Layer 1: Narrative and pattern shaping. Friendly formations capable of establishing disciplined routines can also establish disciplined false routines. Repeated movement patterns, predictable command post jumps, and consistent emission profiles create exploitable signatures.[vii] Deception replaces predictability with deliberate ambiguity, reducing enemy confidence and slowing decisions. After reducing enemy confidence through ambiguity, formations can reinforce a false pattern that appears meaningful to enemy analysts. Formations then present a coherent false pattern that drives a wrong narrative, not simply an ambiguous one.
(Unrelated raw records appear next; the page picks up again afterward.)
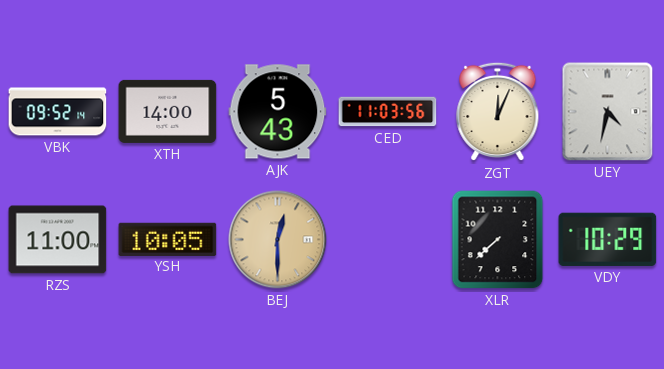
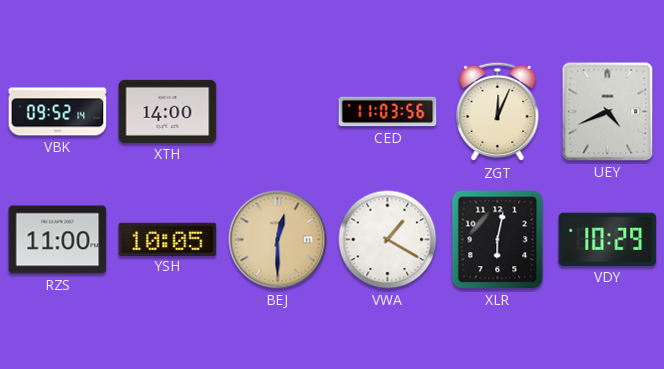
AJK: 5:43 -> none
UEY: 4:32 -> 4:41
VWA: none -> 1:20
XLR: 7:38 -> 6:02
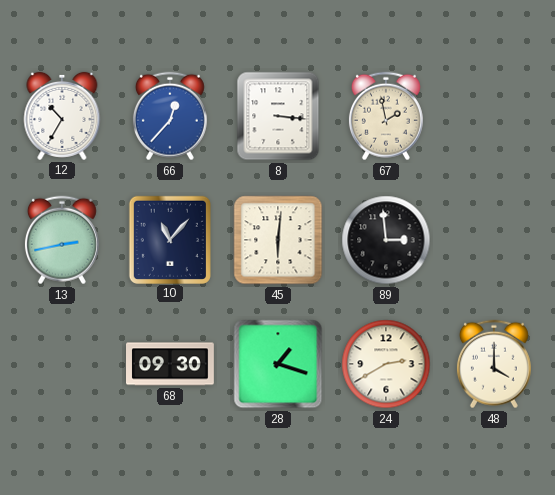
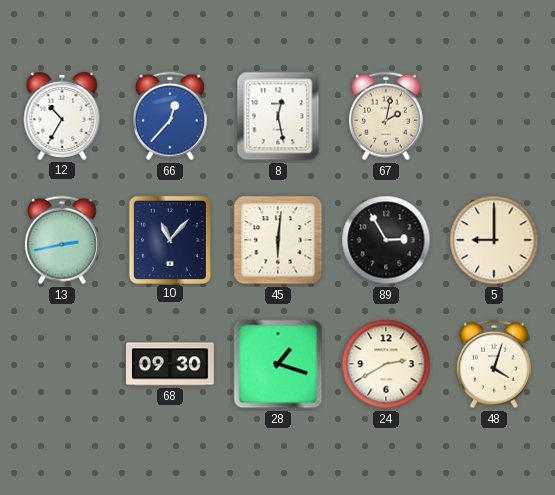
8: 3:16 -> 12:28
67: 1:58 -> 2:02
89: 2:59 -> 2:55
5: none -> 9:00
48: 4:00 -> 4:03
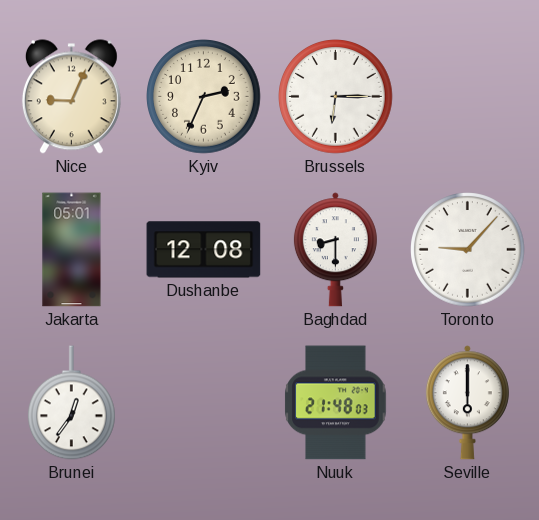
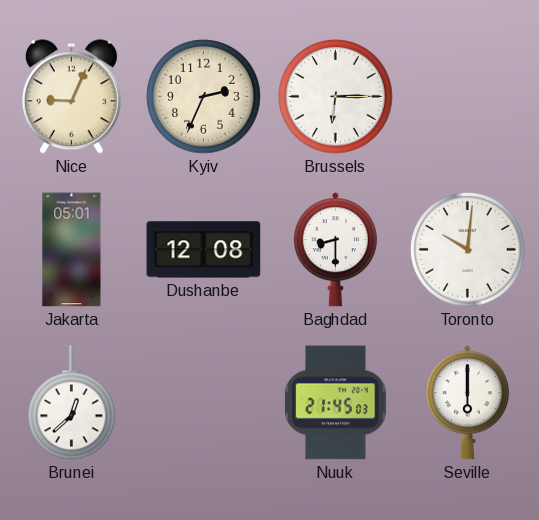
Toronto: 9:07 -> 10:01
Brunei: 12:36 -> 12:38
Nuuk: 21:48 -> 21:45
Layer 2: Physical decoys and signature spoofing. Following the construction of a deceptive narrative, formations can employ decoys. Decoys rarely determine the outcome of a campaign on their own, but they still matter because they can shift enemy attention and fire away from real assets. Consider the case of World War II's Operation Fortitude, a strategic deception operation designed to support Operation Overlord, the allied invasion of France. Operation Fortitude required committing combat power and staff effort to deliberately mislead German decision makers about allied strength, posture, and timing.[viii] Operation Fortitude illustrates the enduring requirement for resourcing, integration, and disciplined execution, even though the sensor environment has changed since 1944 and modern adversaries can cross-cue fires through multiple collection methods.
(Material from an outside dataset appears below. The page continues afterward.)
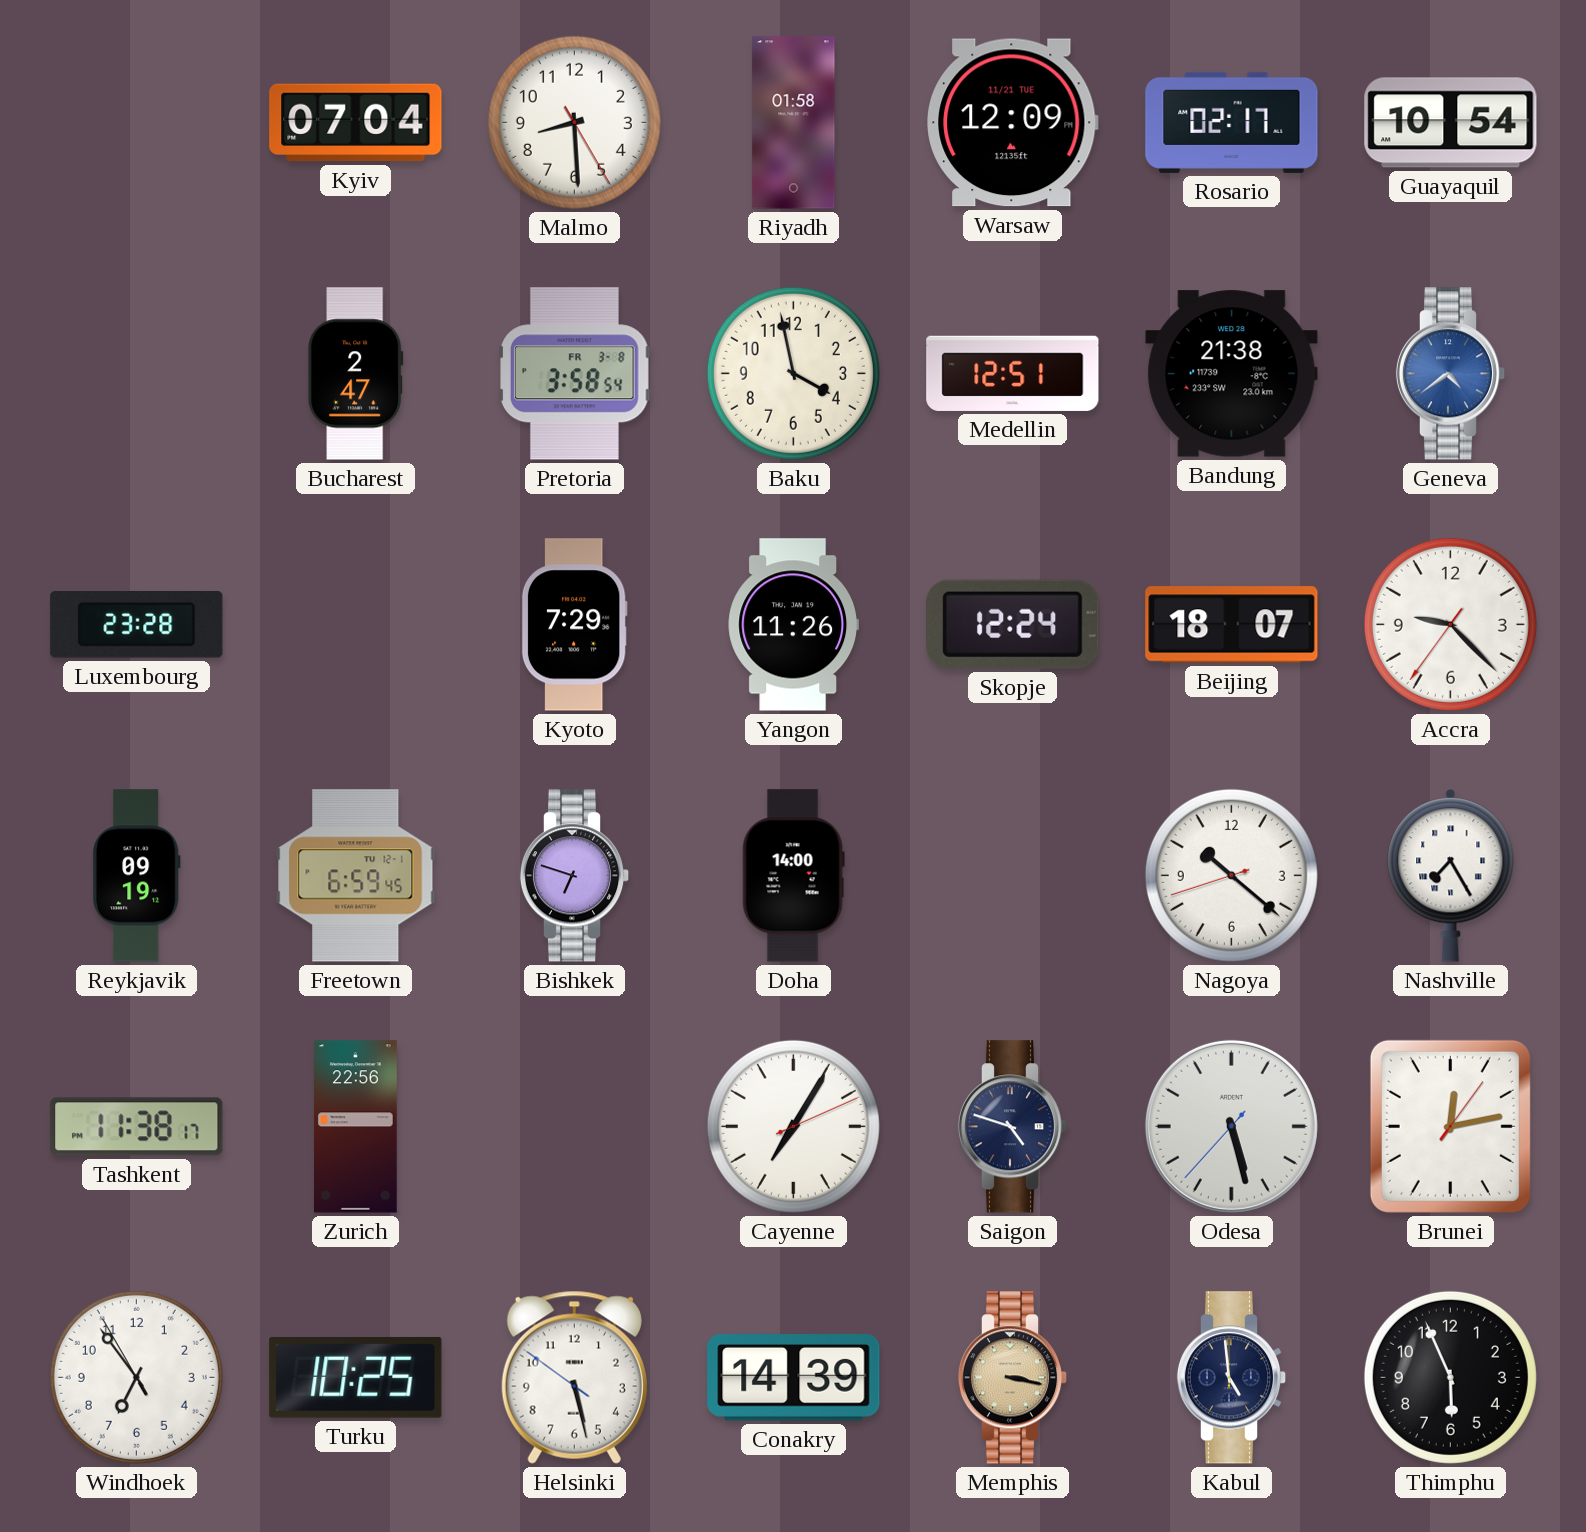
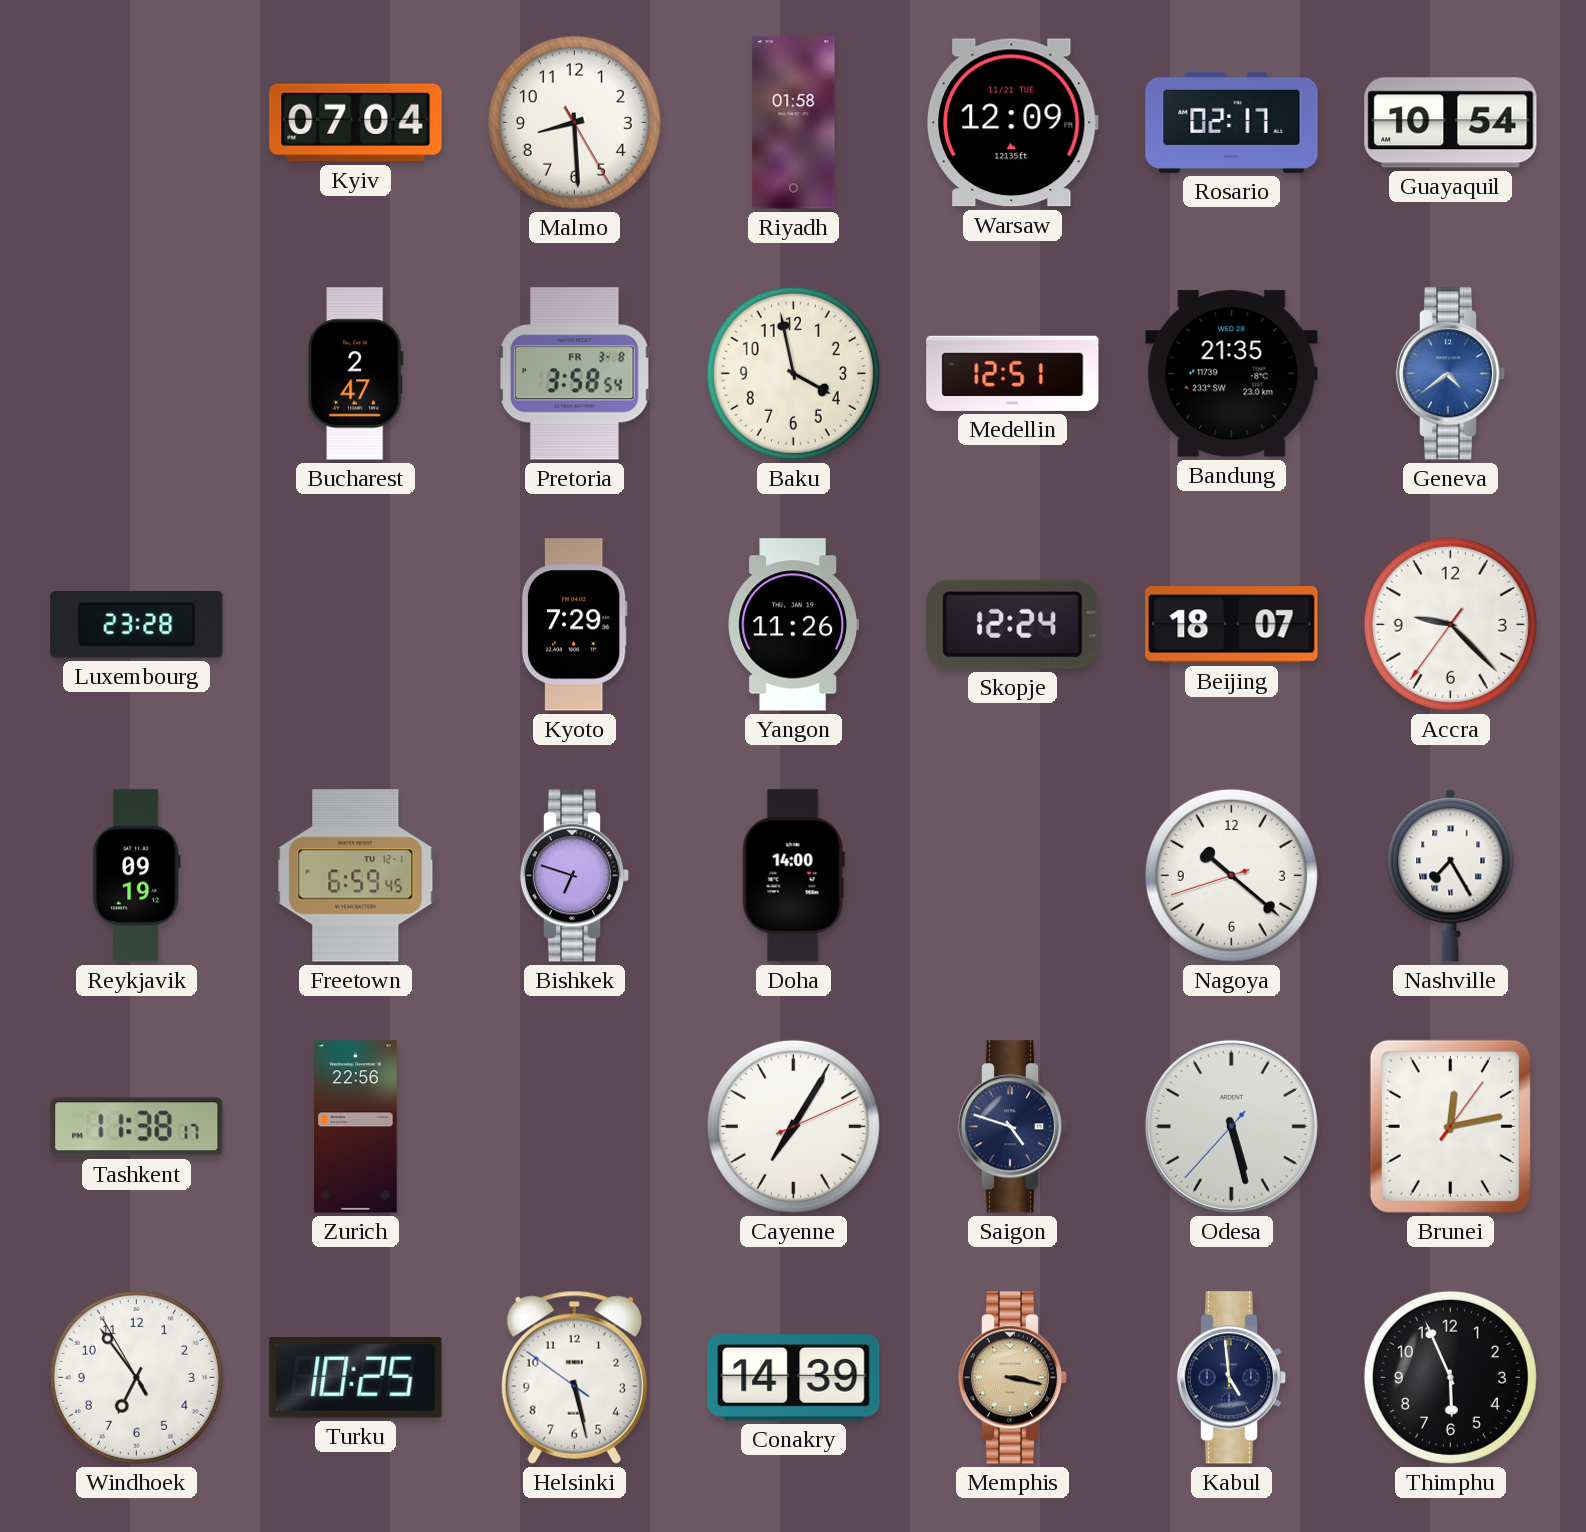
Bandung: 21:38 -> 21:35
Formation-based, layered-protection writing reinforces integrating layered defenses and technologies across the formation, with deception and signature work functioning as key enablers, not optional add-ons. The design requirement involves matching enemy sensors to decoys and false signatures.[ix] Thermal decoys matter against infrared sensors. Reflectors and engineered geometry matter against radar detection. Dummy antenna farms and controlled emitters matter against signals intelligence. For decoys and signature spoofing to shape targeting as intended, friendly formations need strong information control and disciplined emissions practices.

Layer 3: Information control and emissions discipline. Deception often fails when friendly emissions reveal intent. Units pairing deception events with emission windows gain coherence across warfighting functions. Joint doctrine highlights centralized planning, control, security, and careful timing as core deception principles, each depending on emission discipline and access control under a single concept.[x] Without this discipline, the first two layers often degrade or collapse. To strengthen these three layers, maneuver deception can add a decisive reinforcing effect when risk and resources allow.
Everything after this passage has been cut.